> _WORK ITEM_: Your response should contain every record below, copied exactly.
═════ GIVEN ENTRIES
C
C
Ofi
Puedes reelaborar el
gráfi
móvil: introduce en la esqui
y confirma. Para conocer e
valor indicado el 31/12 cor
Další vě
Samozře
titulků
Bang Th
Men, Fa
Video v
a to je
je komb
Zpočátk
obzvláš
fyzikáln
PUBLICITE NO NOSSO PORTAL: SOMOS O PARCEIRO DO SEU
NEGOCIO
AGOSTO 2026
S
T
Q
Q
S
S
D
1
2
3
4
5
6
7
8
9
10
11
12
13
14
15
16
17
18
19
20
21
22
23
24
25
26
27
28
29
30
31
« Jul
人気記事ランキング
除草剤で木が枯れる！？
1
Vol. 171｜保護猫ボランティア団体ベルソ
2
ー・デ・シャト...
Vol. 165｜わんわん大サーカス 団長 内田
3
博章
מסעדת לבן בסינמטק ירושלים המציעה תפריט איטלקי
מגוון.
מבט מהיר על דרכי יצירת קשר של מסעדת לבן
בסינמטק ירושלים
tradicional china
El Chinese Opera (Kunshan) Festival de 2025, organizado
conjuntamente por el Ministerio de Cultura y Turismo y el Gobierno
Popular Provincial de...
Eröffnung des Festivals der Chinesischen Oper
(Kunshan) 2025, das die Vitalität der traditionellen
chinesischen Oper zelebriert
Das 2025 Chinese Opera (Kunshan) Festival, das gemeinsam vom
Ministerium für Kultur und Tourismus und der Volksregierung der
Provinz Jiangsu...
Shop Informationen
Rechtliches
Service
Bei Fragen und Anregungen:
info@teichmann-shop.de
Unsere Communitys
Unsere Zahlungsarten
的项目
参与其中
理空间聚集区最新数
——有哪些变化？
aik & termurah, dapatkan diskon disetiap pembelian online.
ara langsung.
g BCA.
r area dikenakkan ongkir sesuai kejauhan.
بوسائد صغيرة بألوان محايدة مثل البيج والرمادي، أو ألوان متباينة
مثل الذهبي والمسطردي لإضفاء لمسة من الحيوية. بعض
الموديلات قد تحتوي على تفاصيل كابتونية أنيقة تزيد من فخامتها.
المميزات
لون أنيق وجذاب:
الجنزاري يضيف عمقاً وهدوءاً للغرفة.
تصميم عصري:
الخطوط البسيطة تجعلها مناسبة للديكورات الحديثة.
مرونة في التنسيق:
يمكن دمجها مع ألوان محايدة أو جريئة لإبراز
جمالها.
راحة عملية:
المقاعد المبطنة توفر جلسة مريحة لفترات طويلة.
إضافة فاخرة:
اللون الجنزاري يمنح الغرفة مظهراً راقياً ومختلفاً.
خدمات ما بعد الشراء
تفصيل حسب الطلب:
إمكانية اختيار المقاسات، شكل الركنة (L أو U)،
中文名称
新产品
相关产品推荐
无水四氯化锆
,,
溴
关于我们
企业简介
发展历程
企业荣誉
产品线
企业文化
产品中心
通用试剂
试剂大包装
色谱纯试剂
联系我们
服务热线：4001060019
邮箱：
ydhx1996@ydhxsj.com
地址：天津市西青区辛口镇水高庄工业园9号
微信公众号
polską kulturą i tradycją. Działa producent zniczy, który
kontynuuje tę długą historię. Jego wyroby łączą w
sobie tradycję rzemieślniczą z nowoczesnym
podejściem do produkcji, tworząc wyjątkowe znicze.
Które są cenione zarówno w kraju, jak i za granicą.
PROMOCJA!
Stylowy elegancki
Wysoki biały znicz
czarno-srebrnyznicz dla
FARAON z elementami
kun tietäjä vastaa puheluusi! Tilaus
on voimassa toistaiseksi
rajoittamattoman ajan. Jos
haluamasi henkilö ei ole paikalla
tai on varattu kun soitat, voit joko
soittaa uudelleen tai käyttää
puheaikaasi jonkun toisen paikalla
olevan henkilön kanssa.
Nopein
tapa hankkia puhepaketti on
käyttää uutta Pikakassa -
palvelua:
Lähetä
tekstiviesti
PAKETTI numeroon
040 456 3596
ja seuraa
══════════
> _ANSWER BELOW_:
C
C
Ofi
Puedes reelaborar el
gráfi
móvil: introduce en la esqui
y confirma. Para conocer e
valor indicado el 31/12 cor
Další vě
Samozře
titulků
Bang Th
Men, Fa
Video v
a to je
je komb
Zpočátk
obzvláš
fyzikáln
PUBLICITE NO NOSSO PORTAL: SOMOS O PARCEIRO DO SEU
NEGOCIO
AGOSTO 2026
S
T
Q
Q
S
S
D
1
2
3
4
5
6
7
8
9
10
11
12
13
14
15
16
17
18
19
20
21
22
23
24
25
26
27
28
29
30
31
« Jul
人気記事ランキング
除草剤で木が枯れる！？
1
Vol. 171｜保護猫ボランティア団体ベルソ
2
ー・デ・シャト...
Vol. 165｜わんわん大サーカス 団長 内田
3
博章
מסעדת לבן בסינמטק ירושלים המציעה תפריט איטלקי
מגוון.
מבט מהיר על דרכי יצירת קשר של מסעדת לבן
בסינמטק ירושלים
tradicional china
El Chinese Opera (Kunshan) Festival de 2025, organizado
conjuntamente por el Ministerio de Cultura y Turismo y el Gobierno
Popular Provincial de...
Eröffnung des Festivals der Chinesischen Oper
(Kunshan) 2025, das die Vitalität der traditionellen
chinesischen Oper zelebriert
Das 2025 Chinese Opera (Kunshan) Festival, das gemeinsam vom
Ministerium für Kultur und Tourismus und der Volksregierung der
Provinz Jiangsu...
Shop Informationen
Rechtliches
Service
Bei Fragen und Anregungen:
info@teichmann-shop.de
Unsere Communitys
Unsere Zahlungsarten
的项目
参与其中
理空间聚集区最新数
——有哪些变化？
aik & termurah, dapatkan diskon disetiap pembelian online.
ara langsung.
g BCA.
r area dikenakkan ongkir sesuai kejauhan.
بوسائد صغيرة بألوان محايدة مثل البيج والرمادي، أو ألوان متباينة
مثل الذهبي والمسطردي لإضفاء لمسة من الحيوية. بعض
الموديلات قد تحتوي على تفاصيل كابتونية أنيقة تزيد من فخامتها.
المميزات
لون أنيق وجذاب:
الجنزاري يضيف عمقاً وهدوءاً للغرفة.
تصميم عصري:
الخطوط البسيطة تجعلها مناسبة للديكورات الحديثة.
مرونة في التنسيق:
يمكن دمجها مع ألوان محايدة أو جريئة لإبراز
جمالها.
راحة عملية:
المقاعد المبطنة توفر جلسة مريحة لفترات طويلة.
إضافة فاخرة:
اللون الجنزاري يمنح الغرفة مظهراً راقياً ومختلفاً.
خدمات ما بعد الشراء
تفصيل حسب الطلب:
إمكانية اختيار المقاسات، شكل الركنة (L أو U)،
中文名称
新产品
相关产品推荐
无水四氯化锆
,,
溴
关于我们
企业简介
发展历程
企业荣誉
产品线
企业文化
产品中心
通用试剂
试剂大包装
色谱纯试剂
联系我们
服务热线：4001060019
邮箱：
ydhx1996@ydhxsj.com
地址：天津市西青区辛口镇水高庄工业园9号
微信公众号
polską kulturą i tradycją. Działa producent zniczy, który
kontynuuje tę długą historię. Jego wyroby łączą w
sobie tradycję rzemieślniczą z nowoczesnym
podejściem do produkcji, tworząc wyjątkowe znicze.
Które są cenione zarówno w kraju, jak i za granicą.
PROMOCJA!
Stylowy elegancki
Wysoki biały znicz
czarno-srebrnyznicz dla
FARAON z elementami
kun tietäjä vastaa puheluusi! Tilaus
on voimassa toistaiseksi
rajoittamattoman ajan. Jos
haluamasi henkilö ei ole paikalla
tai on varattu kun soitat, voit joko
soittaa uudelleen tai käyttää
puheaikaasi jonkun toisen paikalla
olevan henkilön kanssa.
Nopein
tapa hankkia puhepaketti on
käyttää uutta Pikakassa -
palvelua:
Lähetä
tekstiviesti
PAKETTI numeroon
040 456 3596
ja seuraa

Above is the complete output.